This study conducted subgroup analyses by albumin levels to examine clinical outcomes in patients with hypoalbuminemia, who were divided into the following subgroups: 0–1, 1–2, 2–3, and 3–3.5 g/dL. The analyses revealed increased HRs with increased albumin levels. In addition, the analyses revealed that patients with albumin levels of 3.0–3.5 g/dL exhibited the highest HR, followed by those with albumin levels of 2.0–3.0 and 1.0–2.0 g/dL. By contrast, mortality was not increased in patients with severe hypoalbuminemia, as indicated by albumin levels of 0.0–1.0 g/dL. These results suggest that albumin supplementation is associated with increased mortality risk in patients with higher albumin levels; however, albumin supplementation has no significant impact on patients with severe hypoalbuminemia. This trend was consistent with the findings for shock, pulmonary edema, and heart failure in this study. That is, under albumin supplementation, patients with higher albumin levels tended to exhibit higher risks of mortality, shock, heart failure, and pulmonary edema, whereas albumin supplementation did not exert any significant influence on patients with severe hypoalbuminemia (0.0–1.0 g/dL). Thus, caution should be exercised in administering albumin in patients with varying albumin levels at baseline. The observed association between albumin administration and increased adverse outcomes may be influenced by several factors. First, patients with hypoalbuminemia are more susceptible to fluid overload from albumin infusion, which may exacerbate pulmonary or cardiovascular complications. Second, our dataset lacks direct indicators of disease severity, which limits our ability to fully adjust for baseline illness acuity and introduces the possibility of residual confounding. Third, the timing of albumin administration was not captured in the database. These could lead to treatment bias and affect outcomes differently across clinical contexts.

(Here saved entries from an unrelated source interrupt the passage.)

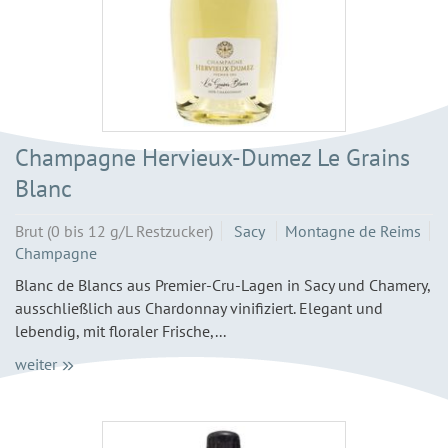
Champagne Hervieux-Dumez Le Grains
Blanc
Brut (0 bis 12 g/L Restzucker)
Sacy
Montagne de Reims
Champagne
Blanc de Blancs aus Premier-Cru-Lagen in Sacy und Chamery,
ausschließlich aus Chardonnay vinifiziert. Elegant und
lebendig, mit floraler Frische,...
weiter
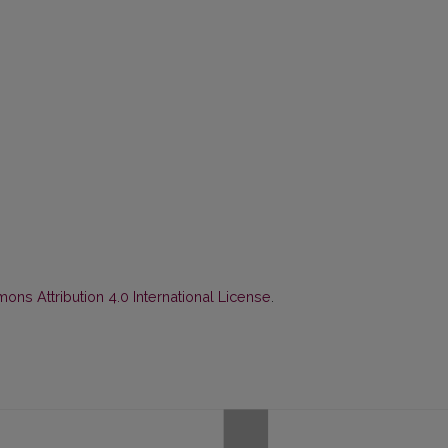
ns Attribution 4.0 International License
.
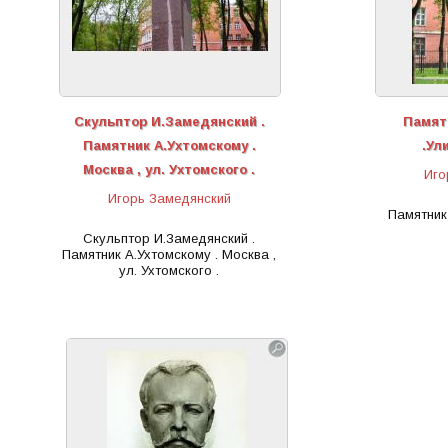
Скульптор И.Замедянский .
Памят
Памятник А.Ухтомскому .
.Ул
Москва , ул. Ухтомского .
Иго
Игорь Замедянский
Памятник
Скульптор И.Замедянский .
Памятник А.Ухтомскому . Москва ,
ул. Ухтомского .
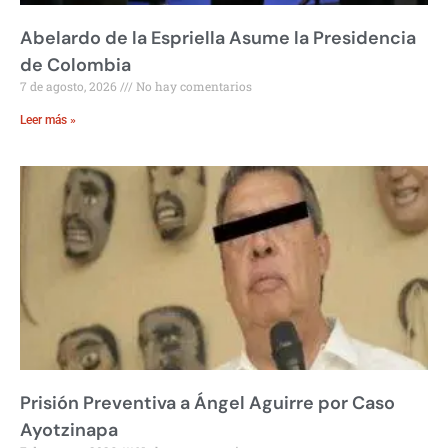
Abelardo de la Espriella Asume la Presidencia
de Colombia
7 de agosto, 2026
No hay comentarios
Leer más »
Prisión Preventiva a Ángel Aguirre por Caso
Ayotzinapa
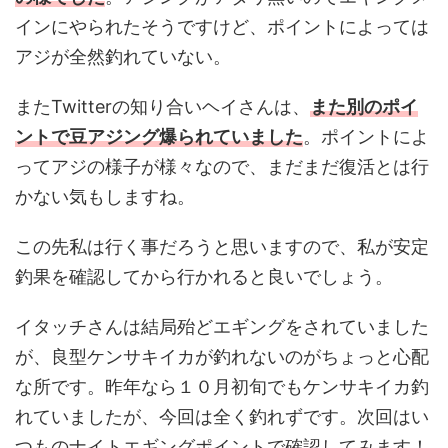
インにやられたそうですけど、ポイントによっては
アジが全然釣れていない。
またTwitterの知り合いヘイさんは、
また別のポイ
ントで豆アジング爆られていました
。ポイントによ
ってアジの様子が様々なので、まだまだ復活とは行
かない気もしますね。
この先私は行く事だろうと思いますので、私が安定
釣果を確認してから行かれると良いでしょう。
イタッチさんは結局殆どエギングをされていました
が、良型ケンサキイカが釣れないのがちょっと心配
な所です。昨年なら１０月初旬でもケンサキイカ釣
れていましたが、今回は全く釣れずです。次回はい
つものナイトエギングポイントで確認してみます！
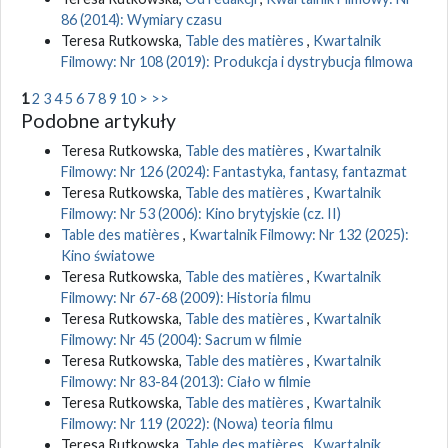
86 (2014): Wymiary czasu
Teresa Rutkowska,
Table des matières
,
Kwartalnik
Filmowy: Nr 108 (2019): Produkcja i dystrybucja filmowa
1
2
3
4
5
6
7
8
9
10
>
>>
Podobne artykuły
Teresa Rutkowska,
Table des matières
,
Kwartalnik
Filmowy: Nr 126 (2024): Fantastyka, fantasy, fantazmat
Teresa Rutkowska,
Table des matières
,
Kwartalnik
Filmowy: Nr 53 (2006): Kino brytyjskie (cz. II)
Table des matières
,
Kwartalnik Filmowy: Nr 132 (2025):
Kino światowe
Teresa Rutkowska,
Table des matières
,
Kwartalnik
Filmowy: Nr 67-68 (2009): Historia filmu
Teresa Rutkowska,
Table des matières
,
Kwartalnik
Filmowy: Nr 45 (2004): Sacrum w filmie
Teresa Rutkowska,
Table des matières
,
Kwartalnik
Filmowy: Nr 83-84 (2013): Ciało w filmie
Teresa Rutkowska,
Table des matières
,
Kwartalnik
Filmowy: Nr 119 (2022): (Nowa) teoria filmu
Teresa Rutkowska,
Table des matières
,
Kwartalnik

These factors collectively underscore the complexity of interpreting outcomes associated with albumin use and highlight the need for prospective studies with more granular clinical data.
A meta-analysis on the albumin intervention for hypoalbuminemia in patients with acute illness demonstrated a survival benefit in the albumin group when the albumin levels exceeded 3 g/dL [19]. This benefit may be attributable to several factors associated with higher albumin levels, including a lower incidence of pneumonia [36] and greater relief from hypotension [37].
Given the inconsistency with some previous studies, our findings demonstrate the need for future large-scale randomized controlled trials to confirm these results and clarify the clinical role of albumin supplementation in this patient population. Further investigation is warranted into the mechanisms underlying the higher mortality risk associated with higher albumin levels in our study.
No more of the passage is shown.